Search code examples
pythonheapsortbinary-heap

Why is this implementation of binary heap slower than that of Python's stdlib?


I have been implementing my own heap module to help me understand the heap data structure. I understand how they work and are managed, but my implementation is significantly slower than the standard python heapq module while preforming a heap sort (for list of size 100,000, heapq takes 0.6s while my code takes 2s (was originally 2.6s, cut it down to 2s by taking len() statements out of percDown and passing through the length so it doesn't have to calcuate len every time the method calls itself). Here is my implementation:

def percDown(lst, start, end, node):
    #Moves given node down the heap, starting at index start, until the heap property is
    #satisfied (all children must be larger than their parent)
    iChild = 2 * start + 1
    i = start
    # if the node has reached the end of the heap (i.e. no children left),
    # return its index (we are done)
    if iChild > end - 1:
        return start
    #if the second child exists and is smaller than the first child, use that child index
    #for comparing later
    if iChild + 1 < end and lst[iChild + 1] < lst[iChild]:
        iChild += 1
    #if the smallest child is less than the node, it is the new parent
    if lst[iChild] < node:
        #move the child to the parent position
        lst[start] = lst[iChild]
        #continue recursively going through the child nodes of the
        # new parent node to find where node is meant to go
        i = percDown(lst, iChild, end, node)
    return i

popMin: pops the minimum value (lst[0]) and reorders the heap

def popMin(lst):
    length = len(lst)
    if (length > 1):
        min = lst[0]
        ele = lst.pop()
        i = percDown(lst, 0, length - 1, ele)
        lst[i] = ele
        return min
    else:
        return lst.pop()

heapify: turns a list into a heap in-place

def heapify(lst):
    iLastParent = math.floor((len(lst) - 1) / 2)
    length = len(lst)
    while iLastParent >= 0:
        ele = lst[iLastParent]
        i = percDown(lst, iLastParent, length, lst[iLastParent])
        lst[i] = ele
        iLastParent -= 1

sort: heapsorts the given list using the methods above (not in-place)

def sort(lst):
    result = []
    heap.heapify(lst)
    length = len(lst)
    for z in range(0, length):
        result.append(heap.popMin(lst))
    return result

Did I mistakenly add complexity to the algorithm/heap creation, or is it just the python heapq module being heavily optimized? I have a feeling it is the former, as 0.6s vs 2s is a huge difference.


Solution

  • 0.6s vs. 2.6s is a bit less than 4x difference. Is that "too big"?
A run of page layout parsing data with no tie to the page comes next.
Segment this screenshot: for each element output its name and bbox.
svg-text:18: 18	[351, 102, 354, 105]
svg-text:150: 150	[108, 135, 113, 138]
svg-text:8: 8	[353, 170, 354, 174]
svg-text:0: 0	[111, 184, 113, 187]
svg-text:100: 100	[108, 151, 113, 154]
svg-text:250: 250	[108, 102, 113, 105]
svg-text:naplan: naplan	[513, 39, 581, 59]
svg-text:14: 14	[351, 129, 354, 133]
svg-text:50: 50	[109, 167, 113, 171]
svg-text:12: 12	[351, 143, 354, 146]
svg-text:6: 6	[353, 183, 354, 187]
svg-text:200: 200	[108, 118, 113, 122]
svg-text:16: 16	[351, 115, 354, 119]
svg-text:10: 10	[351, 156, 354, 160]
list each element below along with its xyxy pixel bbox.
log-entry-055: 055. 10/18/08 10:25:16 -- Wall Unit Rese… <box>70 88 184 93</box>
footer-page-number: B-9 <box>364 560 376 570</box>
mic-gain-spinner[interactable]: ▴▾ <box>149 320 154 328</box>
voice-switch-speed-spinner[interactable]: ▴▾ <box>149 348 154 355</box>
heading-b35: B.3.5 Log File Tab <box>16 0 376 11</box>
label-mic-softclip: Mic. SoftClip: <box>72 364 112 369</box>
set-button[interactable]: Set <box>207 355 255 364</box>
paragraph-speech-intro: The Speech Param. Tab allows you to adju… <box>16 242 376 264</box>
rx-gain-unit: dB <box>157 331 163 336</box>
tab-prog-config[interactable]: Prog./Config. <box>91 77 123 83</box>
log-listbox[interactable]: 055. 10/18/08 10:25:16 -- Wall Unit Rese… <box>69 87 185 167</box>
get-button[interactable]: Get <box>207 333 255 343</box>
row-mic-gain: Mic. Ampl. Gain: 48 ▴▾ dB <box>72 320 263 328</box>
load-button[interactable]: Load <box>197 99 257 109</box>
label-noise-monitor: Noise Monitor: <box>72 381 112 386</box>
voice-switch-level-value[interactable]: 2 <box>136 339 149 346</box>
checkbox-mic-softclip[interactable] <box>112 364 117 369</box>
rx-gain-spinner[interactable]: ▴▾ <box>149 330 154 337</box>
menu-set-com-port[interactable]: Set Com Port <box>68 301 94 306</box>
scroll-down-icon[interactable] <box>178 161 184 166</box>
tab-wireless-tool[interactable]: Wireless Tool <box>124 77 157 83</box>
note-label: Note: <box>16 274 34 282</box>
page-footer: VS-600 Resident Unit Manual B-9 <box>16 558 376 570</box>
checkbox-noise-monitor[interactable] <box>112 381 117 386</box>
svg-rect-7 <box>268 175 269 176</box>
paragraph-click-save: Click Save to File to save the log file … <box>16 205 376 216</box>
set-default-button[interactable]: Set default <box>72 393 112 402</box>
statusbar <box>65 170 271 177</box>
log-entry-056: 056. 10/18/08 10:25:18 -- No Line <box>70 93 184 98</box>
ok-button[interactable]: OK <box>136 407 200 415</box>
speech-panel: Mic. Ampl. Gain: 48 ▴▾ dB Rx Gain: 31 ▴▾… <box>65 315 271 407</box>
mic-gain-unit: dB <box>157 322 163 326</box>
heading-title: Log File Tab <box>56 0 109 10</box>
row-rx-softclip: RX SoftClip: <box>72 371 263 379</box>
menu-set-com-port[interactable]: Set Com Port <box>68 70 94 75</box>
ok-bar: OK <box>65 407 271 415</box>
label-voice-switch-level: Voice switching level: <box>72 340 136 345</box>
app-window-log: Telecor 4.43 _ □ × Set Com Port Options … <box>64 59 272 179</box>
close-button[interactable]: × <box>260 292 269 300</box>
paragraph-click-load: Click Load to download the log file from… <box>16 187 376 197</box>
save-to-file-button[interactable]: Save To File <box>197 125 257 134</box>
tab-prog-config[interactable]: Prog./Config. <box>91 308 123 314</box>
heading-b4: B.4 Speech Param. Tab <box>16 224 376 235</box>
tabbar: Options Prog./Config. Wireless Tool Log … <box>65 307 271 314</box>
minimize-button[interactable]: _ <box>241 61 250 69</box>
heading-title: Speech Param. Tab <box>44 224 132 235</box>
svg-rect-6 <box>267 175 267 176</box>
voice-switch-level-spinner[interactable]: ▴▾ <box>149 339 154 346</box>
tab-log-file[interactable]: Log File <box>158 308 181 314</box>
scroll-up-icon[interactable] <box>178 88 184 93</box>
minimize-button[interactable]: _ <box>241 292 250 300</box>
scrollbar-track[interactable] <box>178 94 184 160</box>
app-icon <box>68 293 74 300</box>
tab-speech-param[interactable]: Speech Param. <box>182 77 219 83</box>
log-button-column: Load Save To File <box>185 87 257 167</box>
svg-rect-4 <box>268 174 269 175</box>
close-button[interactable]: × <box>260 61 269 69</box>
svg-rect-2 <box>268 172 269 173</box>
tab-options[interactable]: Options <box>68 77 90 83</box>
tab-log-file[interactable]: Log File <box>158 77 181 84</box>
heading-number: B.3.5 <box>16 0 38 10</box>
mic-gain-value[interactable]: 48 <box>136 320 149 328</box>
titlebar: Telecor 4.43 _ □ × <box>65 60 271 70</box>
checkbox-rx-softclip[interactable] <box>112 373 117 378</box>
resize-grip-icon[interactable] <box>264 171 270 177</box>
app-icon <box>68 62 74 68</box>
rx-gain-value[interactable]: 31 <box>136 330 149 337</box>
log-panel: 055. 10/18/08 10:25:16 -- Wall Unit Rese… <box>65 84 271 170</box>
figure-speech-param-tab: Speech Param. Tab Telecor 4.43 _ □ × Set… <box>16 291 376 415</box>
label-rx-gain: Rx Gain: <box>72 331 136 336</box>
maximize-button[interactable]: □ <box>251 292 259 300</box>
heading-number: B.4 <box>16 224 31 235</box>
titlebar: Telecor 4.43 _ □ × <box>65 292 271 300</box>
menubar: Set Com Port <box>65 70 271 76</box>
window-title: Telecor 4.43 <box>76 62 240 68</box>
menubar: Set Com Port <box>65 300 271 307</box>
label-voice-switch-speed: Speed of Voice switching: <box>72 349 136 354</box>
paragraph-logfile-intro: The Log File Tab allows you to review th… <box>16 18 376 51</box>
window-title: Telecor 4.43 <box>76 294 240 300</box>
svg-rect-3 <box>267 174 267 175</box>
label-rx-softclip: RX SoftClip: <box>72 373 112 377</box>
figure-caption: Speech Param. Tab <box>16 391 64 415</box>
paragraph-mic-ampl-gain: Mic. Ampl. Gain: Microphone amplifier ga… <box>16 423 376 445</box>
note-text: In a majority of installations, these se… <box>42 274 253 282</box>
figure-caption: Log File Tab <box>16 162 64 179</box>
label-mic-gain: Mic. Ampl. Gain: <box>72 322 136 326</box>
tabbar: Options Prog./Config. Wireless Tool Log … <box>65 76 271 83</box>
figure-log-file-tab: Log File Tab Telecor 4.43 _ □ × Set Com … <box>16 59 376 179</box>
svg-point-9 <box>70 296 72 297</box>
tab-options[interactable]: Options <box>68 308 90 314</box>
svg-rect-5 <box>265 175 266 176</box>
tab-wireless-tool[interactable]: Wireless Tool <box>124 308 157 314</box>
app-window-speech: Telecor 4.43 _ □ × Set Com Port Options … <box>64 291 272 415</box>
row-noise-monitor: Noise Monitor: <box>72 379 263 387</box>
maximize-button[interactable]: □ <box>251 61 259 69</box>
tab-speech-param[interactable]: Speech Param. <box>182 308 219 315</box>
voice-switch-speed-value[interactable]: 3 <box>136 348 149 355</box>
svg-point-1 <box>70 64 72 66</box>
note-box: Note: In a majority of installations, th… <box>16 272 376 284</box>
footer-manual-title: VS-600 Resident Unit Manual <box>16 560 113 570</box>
    That's not enough information to answer. A 4x different certainly could be caused by getting the algorithm wrong… but there's really no way to tell without testing at different sizes.

    If you get, say, only a 1.2x different at 1000, a 4x difference at 100000, and a 12x difference at 1000000, then your algorithmic complexity is most likely worse, which means you probably did get something wrong, and that's something you need to fix.

    On the other hand, if it's about 4x different at all three sizes, then there's just a bigger constant multiplier in your overhead. Most likely because you've got an inner loop running in Python, while the (CPython) stdlib version is using the _heapq accelerator module that does that same loop in C, as explained in Martijn Pieters' answer. So, you didn't get anything wrong. You can probably micro-optimize a bit, but ultimately you're going to have to either rewrite the core of your code in C or run it in a JIT-optimized interpreter to get anywhere near as good as the stdlib. And really, if you're just writing this to understand the algorithm, you don't need to do that.

    As a side note, you might want to try running the comparison in PyPy. Most of its stdlib is written in pure Python, with no special optimizations, but the optimized JIT compiler makes it almost as fast as the native C code in CPython. And that same JIT will be applied to your code, meaning your unoptimized code is often nearly as as as the native C code in CPython too. Of course there's no guarantee of that, and it doesn't change the fact that you always need to test at different sizes if you're trying to test for algorithmic complexity.